Since everything we do has to have some faith attached to it, let’s start there. Symbolically, our understanding, and or, our act of putting ourselves in water before a crowd of people, demonstrate our faith in Jesus Christ. What did He do for us? He died for us so that we might live, and that association is our death along with Him. As I said earlier, dead people don’t have desires, and so I have to remind myself occasionally, that I am dead. Keep in mind that we don’t merely die, we live as well, but we live together with Him. And He is not bothered with sin in His condition either.
- “But now we have been released from the law.”
You want to know what you were released from? The bondage that the law brought with it. The law brought a fear of death, and, even worse, the law was only a temporary fix.
Our relationship with Jesus Christ brought us the gift of God, which is eternal life in Christ Jesus our Lord.
Let’s focus on the term law for a moment. Jesus told us plainly,
“Don’t misunderstand why I have come. I did not come to abolish the law of Moses or the writings of the prophets. No, I came to accomplish their purpose. I tell you the truth until heaven and earth disappear, not even the smallest detail of God’s law will disappear until its purpose is achieved.” (Matthew 5:17-18 NLT)
So the law, and it’s practical side – civility will be with us until Jesus is finally seated on the throne in the New Jerusalem.
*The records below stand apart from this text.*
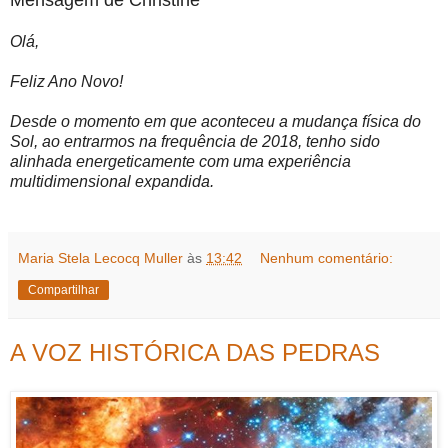
Mensagem de Christine
Olá,
Feliz Ano Novo!
Desde o momento em que aconteceu a mudança física do
Sol, ao entrarmos na frequência de 2018, tenho sido
alinhada energeticamente com uma experiência
multidimensional expandida.
Maria Stela Lecocq Muller
às
13:42
Nenhum comentário:
Compartilhar
A VOZ HISTÓRICA DAS PEDRAS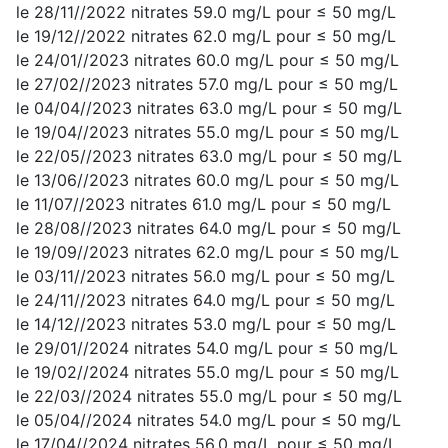
le 28/11//2022 nitrates 59.0 mg/L pour ≤ 50 mg/L
le 19/12//2022 nitrates 62.0 mg/L pour ≤ 50 mg/L
le 24/01//2023 nitrates 60.0 mg/L pour ≤ 50 mg/L
le 27/02//2023 nitrates 57.0 mg/L pour ≤ 50 mg/L
le 04/04//2023 nitrates 63.0 mg/L pour ≤ 50 mg/L
le 19/04//2023 nitrates 55.0 mg/L pour ≤ 50 mg/L
le 22/05//2023 nitrates 63.0 mg/L pour ≤ 50 mg/L
le 13/06//2023 nitrates 60.0 mg/L pour ≤ 50 mg/L
le 11/07//2023 nitrates 61.0 mg/L pour ≤ 50 mg/L
le 28/08//2023 nitrates 64.0 mg/L pour ≤ 50 mg/L
le 19/09//2023 nitrates 62.0 mg/L pour ≤ 50 mg/L
le 03/11//2023 nitrates 56.0 mg/L pour ≤ 50 mg/L
le 24/11//2023 nitrates 64.0 mg/L pour ≤ 50 mg/L
le 14/12//2023 nitrates 53.0 mg/L pour ≤ 50 mg/L
le 29/01//2024 nitrates 54.0 mg/L pour ≤ 50 mg/L
le 19/02//2024 nitrates 55.0 mg/L pour ≤ 50 mg/L
le 22/03//2024 nitrates 55.0 mg/L pour ≤ 50 mg/L
le 05/04//2024 nitrates 54.0 mg/L pour ≤ 50 mg/L
le 17/04//2024 nitrates 56.0 mg/L pour ≤ 50 mg/L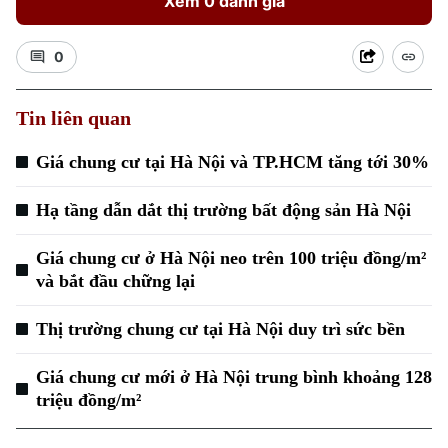
Xem 0 đánh giá
0
Tin liên quan
Giá chung cư tại Hà Nội và TP.HCM tăng tới 30%
Xu hướng
Hạ tầng dẫn dắt thị trường bất động sản Hà Nội
Giá chung cư ở Hà Nội neo trên 100 triệu đồng/m²
và bắt đầu chững lại
Thị trường chung cư tại Hà Nội duy trì sức bền
Giá chung cư mới ở Hà Nội trung bình khoảng 128
triệu đồng/m²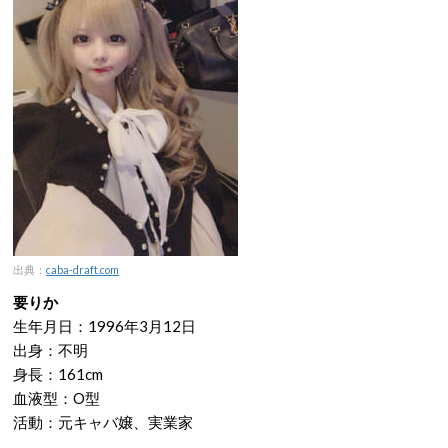
出典：
caba-draft.com
要りか
生年月日：1996年3月12日
出身：不明
身長：161cm
血液型：O型
活動：元キャバ嬢、実業家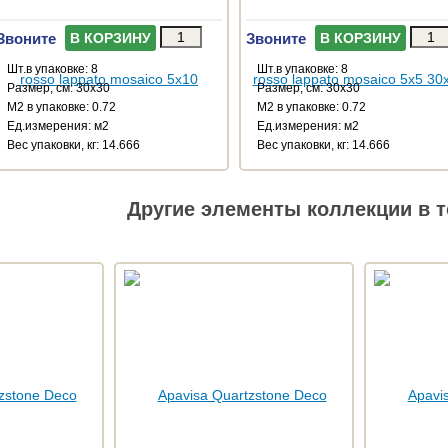
Звоните
Звоните
В КОРЗИНУ
В КОРЗИНУ
Шт.в упаковке: 8
Шт.в упаковке: 8
Размер, см: 30x30
Размер, см: 30x30
М2 в упаковке: 0.72
М2 в упаковке: 0.72
Ед.измерения: м2
Ед.измерения: м2
Веc упаковки, кг: 14.666
Веc упаковки, кг: 14.666
Другие элементы коллекции в т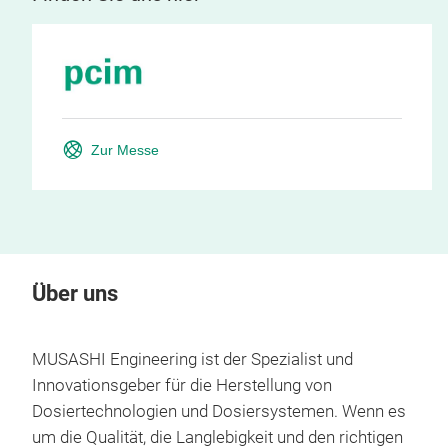
Zur Messe
Über uns
MUSASHI Engineering ist der Spezialist und
Innovationsgeber für die Herstellung von
Dosiertechnologien und Dosiersystemen. Wenn es
um die Qualität, die Langlebigkeit und den richtigen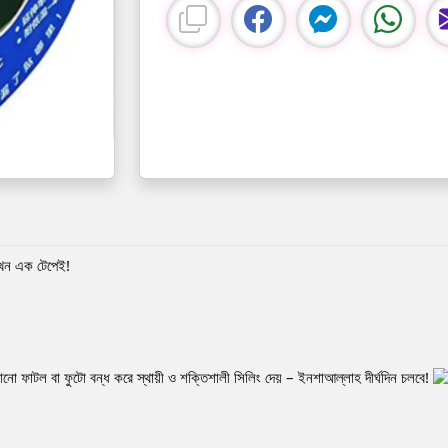
এখন এক টেপেই!
ল বা ফুটো বন্ধ করে স্থায়ী ও শক্তিশালী সিলিং দেয় – ইনশাআল্লাহ দীর্ঘদিন চলবে!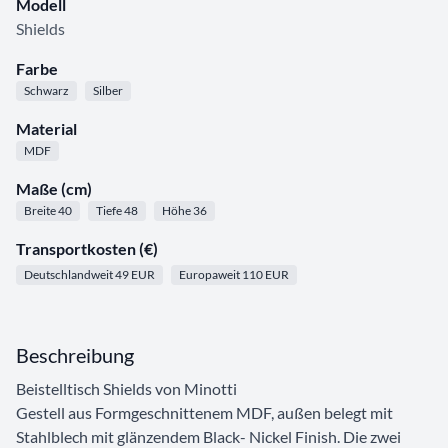
Modell
Shields
Farbe
Schwarz
Silber
Material
MDF
Maße (cm)
Breite 40
Tiefe 48
Höhe 36
Transportkosten (€)
Deutschlandweit 49 EUR
Europaweit 110 EUR
Beschreibung
Beistelltisch Shields von Minotti
Gestell aus Formgeschnittenem MDF, außen belegt mit
Stahlblech mit glänzendem Black- Nickel Finish. Die zwei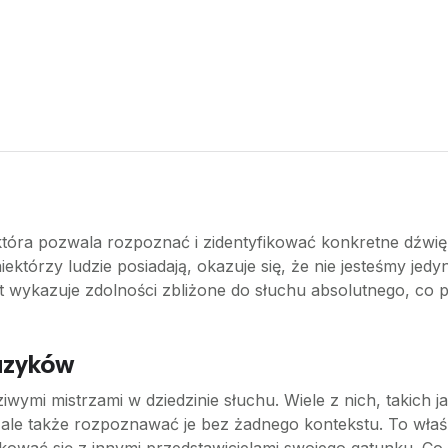
która pozwala rozpoznać i zidentyfikować konkretne dźwię
ektórzy ludzie posiadają, okazuje się, że nie jesteśmy jedy
t wykazuje zdolności zbliżone do słuchu absolutnego, co p
uzyków
wymi mistrzami w dziedzinie słuchu. Wiele z nich, takich jak
ale także rozpoznawać je bez żadnego kontekstu. To właśn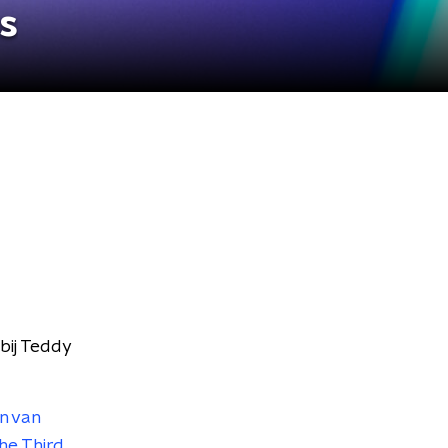
s
 bij Teddy
n van
he Third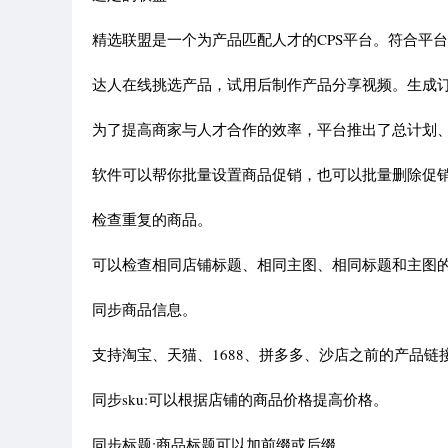
精选联盟是一个为产品匹配人才的CPS平台。符合平
达人在线挑选产品，试用后制作产品分享视频。生成
为了提高商家与人才合作的效率，平台推出了总计划
软件可以帮你批量设置商品促销，也可以批量删除促
检查重复的商品。
可以检查相同店铺标题、相同主图、相同标题和主图
同步商品信息。
支持淘宝、天猫、1688、拼多多、沙店之前的产品链
同步sku:可以根据店铺的商品价格提高价格。
同步标题:商品标题可以加前缀或后缀。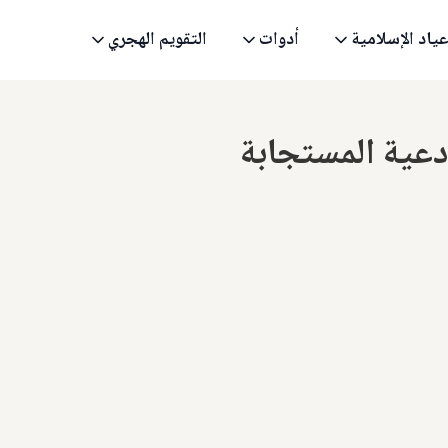
عياد الإسلامية
أدوات
التقويم الهجري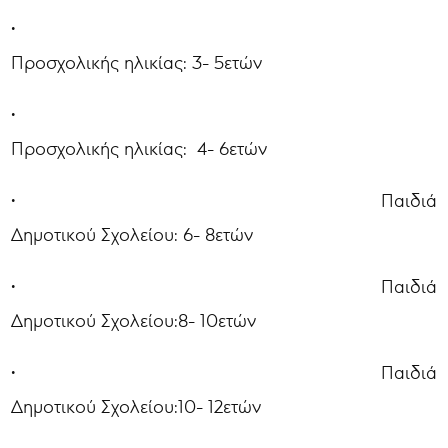
•
Προσχολικής ηλικίας: 3- 5ετών
•
Προσχολικής ηλικίας: 4- 6ετών
• Παιδιά
Δημοτικού Σχολείου: 6- 8ετών
• Παιδιά
Δημοτικού Σχολείου:8- 10ετών
• Παιδιά
Δημοτικού Σχολείου:10- 12ετών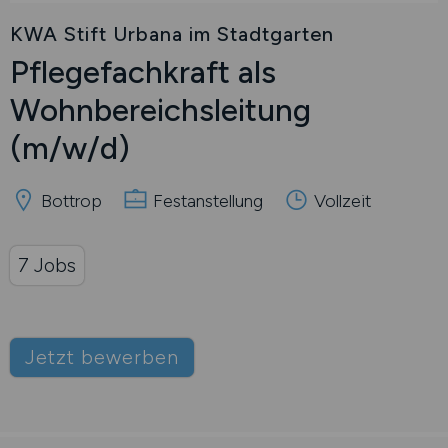
KWA Stift Urbana im Stadtgarten
Pflegefachkraft als
Wohnbereichsleitung
(m/w/d)
Bottrop
Festanstellung
Vollzeit
7 Jobs
Jetzt bewerben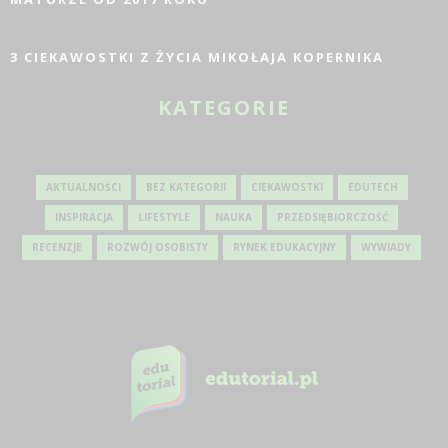
3 CIEKAWOSTKI Z ŻYCIA MIKOŁAJA KOPERNIKA
KATEGORIE
AKTUALNOŚCI
BEZ KATEGORII
CIEKAWOSTKI
EDUTECH
INSPIRACJA
LIFESTYLE
NAUKA
PRZEDSIĘBIORCZOŚĆ
RECENZJE
ROZWÓJ OSOBISTY
RYNEK EDUKACYJNY
WYWIADY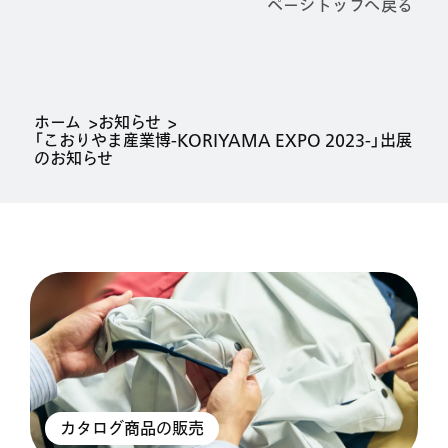
ページトップへ戻る
ホーム
お知らせ
「こおりやま産業博-KORIYAMA EXPO 2023-」出展
のお知らせ
カタログ商品の販売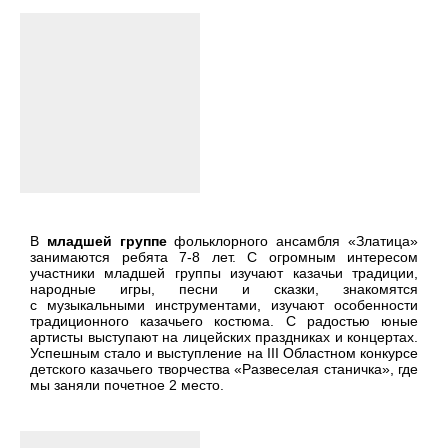
В
младшей группе
фольклорного ансамбля «Златица»
занимаются ребята 7-8 лет. С огромным интересом
участники младшей группы изучают казачьи традиции,
народные игры, песни и сказки, знакомятся
с музыкальными инструментами, изучают особенности
традиционного казачьего костюма. С радостью юные
артисты выступают на лицейских праздниках и концертах.
Успешным стало и выступление на III Областном конкурсе
детского казачьего творчества «Развеселая станичка», где
мы заняли почетное 2 место.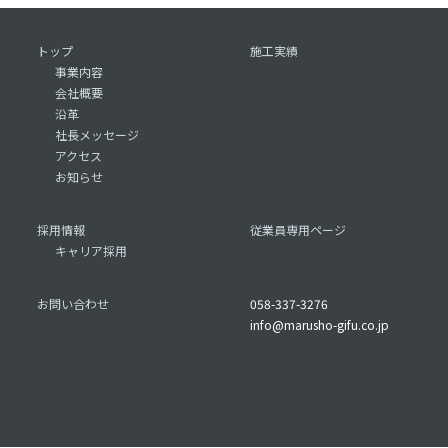
トップ
施工実績
事業内容
会社概要
沿革
社長メッセージ
アクセス
お知らせ
採用情報
従業員専用ページ
キャリア採用
お問い合わせ
058-337-3276
info@marusho-gifu.co.jp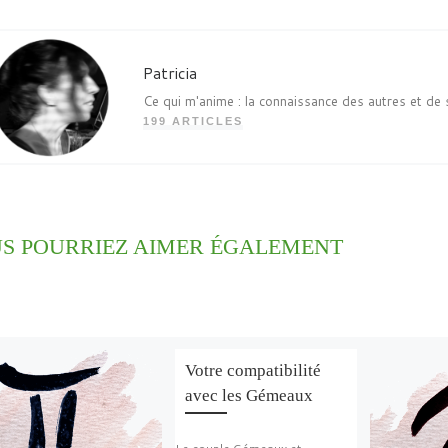
Patricia
Ce qui m'anime : la connaissance des autres et de 
199 ARTICLES
S POURRIEZ AIMER ÉGALEMENT
Votre compatibilité
avec les Gémeaux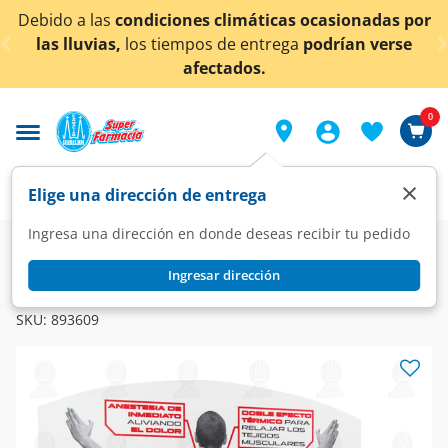
< div class="carousel-inner">
s climáticas ocasionadas por
¡Ahora también en Agu
s de entrega
podrían verse
conoc
ectados.
0
×
Elige una dirección de entrega
Ingresa una dirección en donde deseas recibir tu pedido
Farmacia
Medicina
Dolor
Analgésicos
Ingresar dirección
ULTRA BENGUE
Ultra Bengue Gel, 65 gr.
SKU:
893609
Another, possibly more restrictive alternative is already in place.
When Paul opened his letter to the Romans, he introduced himself as a slave to Christ Jesus. Slaves have no rights and certainly no room or permission to an opinion. I suppose there are always exceptions to every rule, but in general, you do what you are told. So for Paul to make this statement about slavery was powerful, and it surely made a point to the Jewish readers.
In case you don’t know, slavery at this point in time was so common, that one in four humans was a slave.
At least, as our twisted minds see it, we had more options under the law for we, supposedly, could ignore the law.
“Because of the weakness of your human nature, I am using the illustration of slavery to help you understand all this. Previously, you let yourselves be slaves to impurity and lawlessness, which led ever deeper into sin. Now you must give yourselves to be slaves to righteous living so that you will become holy.” (Romans 6:19 NLT)
“so that we
may serve in the new life of the Spirit and not under the old
Such a pleasant word, serve, unfortunately, it is the Greek word douleuō and means to be a slave, or, to be in bondage. Rewritten, the verse could easily read like this: “so that we may be in bondage to the new life of the Spirit.”
Do you still believe that you are not guided by the law? Certainly, we are not oppressed by the bondage and fear associated with the slavery of the law. But here, the law is written upon our hearts; it is a part of who we are now.
And, we have the Holy Spirit to lead and guide us, if we will listen to His voice.